Prisons a dangerous disgrace, says Hurd
Senior managers at the Prison Service have been criticised by Lord Hurd of Westwell for allowing some jails to become a "disgrace and a danger".
Senior managers at the Prison Service have been criticised by Lord Hurd of Westwell for allowing some jails to become a "disgrace and a danger".
In his most outspoken speech since becoming chairman of the Prison Reform Trust, the former home secretary accused management of wasting taxpayers' money. And he singled out Brixton, Wormwood Scrubs, Preston and Exeter prisons for special criticism, saying: "There is a sickness which persists, which needs to be ... cured. The sickness in some of our prisons is a disgrace and a danger."
He also criticised the Prison Officers' Association, which he described as "arguably the last exponent of those old destructive union attitudes which did such harm to Britain's public sector in the past".

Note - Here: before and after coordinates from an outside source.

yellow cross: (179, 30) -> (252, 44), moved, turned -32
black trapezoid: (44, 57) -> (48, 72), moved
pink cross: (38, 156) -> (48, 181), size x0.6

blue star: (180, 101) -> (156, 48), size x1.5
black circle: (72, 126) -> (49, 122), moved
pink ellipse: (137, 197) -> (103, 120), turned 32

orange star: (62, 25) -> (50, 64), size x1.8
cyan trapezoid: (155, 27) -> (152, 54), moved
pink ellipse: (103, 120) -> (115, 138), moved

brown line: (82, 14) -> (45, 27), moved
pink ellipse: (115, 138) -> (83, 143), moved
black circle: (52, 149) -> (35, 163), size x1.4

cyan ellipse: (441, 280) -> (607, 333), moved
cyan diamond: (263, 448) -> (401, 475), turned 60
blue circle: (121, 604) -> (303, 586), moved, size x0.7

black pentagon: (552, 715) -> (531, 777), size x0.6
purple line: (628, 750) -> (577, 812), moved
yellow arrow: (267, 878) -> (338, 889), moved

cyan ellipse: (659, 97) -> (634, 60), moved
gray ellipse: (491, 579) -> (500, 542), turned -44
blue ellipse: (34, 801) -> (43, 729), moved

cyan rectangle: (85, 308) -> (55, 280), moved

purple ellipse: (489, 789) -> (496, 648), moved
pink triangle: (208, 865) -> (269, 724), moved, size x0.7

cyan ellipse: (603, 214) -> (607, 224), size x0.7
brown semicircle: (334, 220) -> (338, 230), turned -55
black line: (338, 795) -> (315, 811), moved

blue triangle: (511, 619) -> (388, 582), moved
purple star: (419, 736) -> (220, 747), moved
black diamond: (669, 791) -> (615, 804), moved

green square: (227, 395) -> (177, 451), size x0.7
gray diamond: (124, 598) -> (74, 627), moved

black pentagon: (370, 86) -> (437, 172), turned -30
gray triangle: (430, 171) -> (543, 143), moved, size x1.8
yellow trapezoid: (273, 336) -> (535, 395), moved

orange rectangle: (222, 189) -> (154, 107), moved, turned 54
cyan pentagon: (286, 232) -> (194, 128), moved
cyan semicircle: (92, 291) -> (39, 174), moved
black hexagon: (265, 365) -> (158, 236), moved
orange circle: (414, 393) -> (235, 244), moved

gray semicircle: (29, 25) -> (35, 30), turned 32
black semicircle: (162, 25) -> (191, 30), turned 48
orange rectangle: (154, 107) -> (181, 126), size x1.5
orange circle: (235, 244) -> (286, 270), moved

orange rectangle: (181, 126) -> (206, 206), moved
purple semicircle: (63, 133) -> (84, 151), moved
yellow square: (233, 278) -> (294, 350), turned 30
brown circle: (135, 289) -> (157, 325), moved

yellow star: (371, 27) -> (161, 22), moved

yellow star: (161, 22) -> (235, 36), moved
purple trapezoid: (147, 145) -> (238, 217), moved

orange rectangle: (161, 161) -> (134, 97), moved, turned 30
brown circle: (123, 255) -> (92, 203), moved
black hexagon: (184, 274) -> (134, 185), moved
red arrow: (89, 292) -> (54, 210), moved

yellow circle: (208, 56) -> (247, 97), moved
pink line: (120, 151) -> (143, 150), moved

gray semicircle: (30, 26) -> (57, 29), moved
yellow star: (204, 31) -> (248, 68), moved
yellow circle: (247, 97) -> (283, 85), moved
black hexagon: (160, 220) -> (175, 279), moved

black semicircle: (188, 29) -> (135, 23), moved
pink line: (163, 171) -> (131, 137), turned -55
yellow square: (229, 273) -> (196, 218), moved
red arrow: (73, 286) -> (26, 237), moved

Lord Hurd said prisons had been given £200m to improve regimes, and jail chiefs could not blame their failings on lack of resources. "There is something amiss here which money cannot cure. Is it wobbly management, unsure of its authority...?
His comments in the Bourne Trust annual lecture in London follow a promise last week by the Prisons minister, Paul Boateng, that Brixton jail would be privatised if it did not improve.